The new service, which will go live Dec. 3, is aimed not just at plumbers, festival vendors, and other so-called micromerchants but at established sellers as well, according to Trevor Rubel, executive vice president for product, strategy, and business development at BAMS, a joint venture of Bank of America Corp. and processor First Data Corp. “It’s still a nascent market,” he tells Digital Transactions News. “There’s still a whole bunch of merchants that are still not served in their ability to take cards easily.”

Indeed, merchants using Mobile Pay on Demand will have their own merchant accounts. This runs counter to the trend among mobile-acceptance providers to act as account aggregators, standing in as merchant to let sellers begin taking transactions more quickly. While paperwork, underwriting, and other facets of establishing a merchant account have traditionally bogged things down, “we’ve shortened that process,” says Rubel, by automating as much of it as possible. So much so, in fact, that a new merchant can be running transactions within an hour, he estimates.
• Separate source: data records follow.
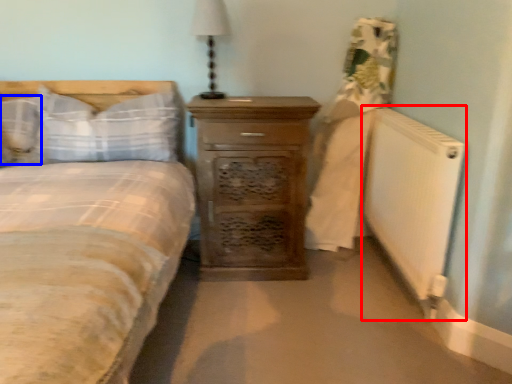 Question: Which object appears farthest to the camera in this image, radiator (highlighted by a red box) or pillow (highlighted by a blue box)?

Choices:
 (A) radiator
 (B) pillow

Answer: (B) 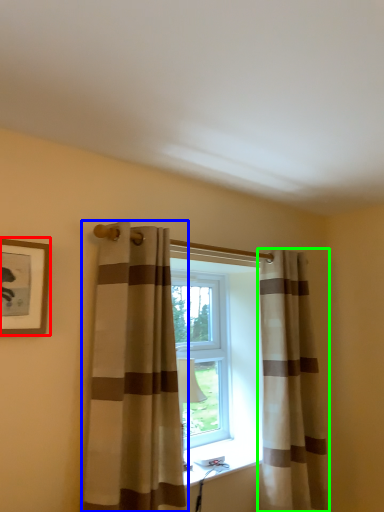 Question: Which object is positioned farthest from picture frame (highlighted by a red box)? Select from curtain (highlighted by a blue box) and curtain (highlighted by a green box).

Choices:
 (A) curtain
 (B) curtain

Answer: (B)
The importance of this may come to the fore later on, Rubel adds, when a seller grows and is ready to move on from the payment service provider (PSP) on whose account it is processing transactions. “In the long run, it’s important not to be tied into the PSP,” he notes.

To provide more reliable card swiping, BAMS turned to San Francisco-based Frog Design to come up with a dongle that connects, as do most rival devices, to the phone’s audio jack but holds fast to the mobile device by means of tensioned plastic strips, or “blades.” These make for a single-swipe transaction in environments where conditions or wobbly dongles require multiple attempts, BAMS says. Transactions are encrypted at the card reader, which features a longer read head than is customary (something also offered by Fiserv Inc.’s SpotPay dongle, introduced in September).

The card-reader is made by Montreal-based AnywhereCommerce, a company that last month was awarded two U.S. patents that appear to give it ownership of the process of mobile acceptance through a dongle that connects to a mobile device's audio jack. The Mobile Pay on Demand app was developed by Apriva LLC, a wireless-transaction solutions vendor in Scottsdale, Ariz.

While the service is available to all merchants, those that are BofA checking-account holders will receive next-day funding. This includes West Coast merchants, where the time zone can often make transactions miss cut-off windows, Rubel says. “We have all our funding windows programmed so West Coast merchants can get next-day funding,” he notes.

The new service also offers merchants access to iDeals Marketing Platform Pro, an offers platform that lets merchants post coupons, discounts, and the like. The service is free for the first year.

Pricing for Mobile Pay on Demand is somewhat more conventional. Swiped Visa, MasterCard, and Discover transactions cost 2.7%. American Express transactions run from 2.3% to 3.5% plus anywhere from zero to 15 cents. Up against its major rivals, the new service is on par with PayPal Here and cheaper than Square on monthly volume up to $10,185, given Square’s $275 monthly fixed-fee plan (available on volume up to $250,000 per year). Compared to SpotPay, which charges 1.99% plus an $8.95 monthly fee, the BAMS service is cheaper only on volume up to $1,260 per month.

And the pricing comparison against Groupon Inc.’s new service, rolled out in September, is even tougher. Groupon charges 1.8% plus 15 cents per transaction, though this is available only to merchants that have participated in a Groupon deal or plan to. At that rate, Groupon beats Mobile Pay on Demand on any monthly volume over $16.66.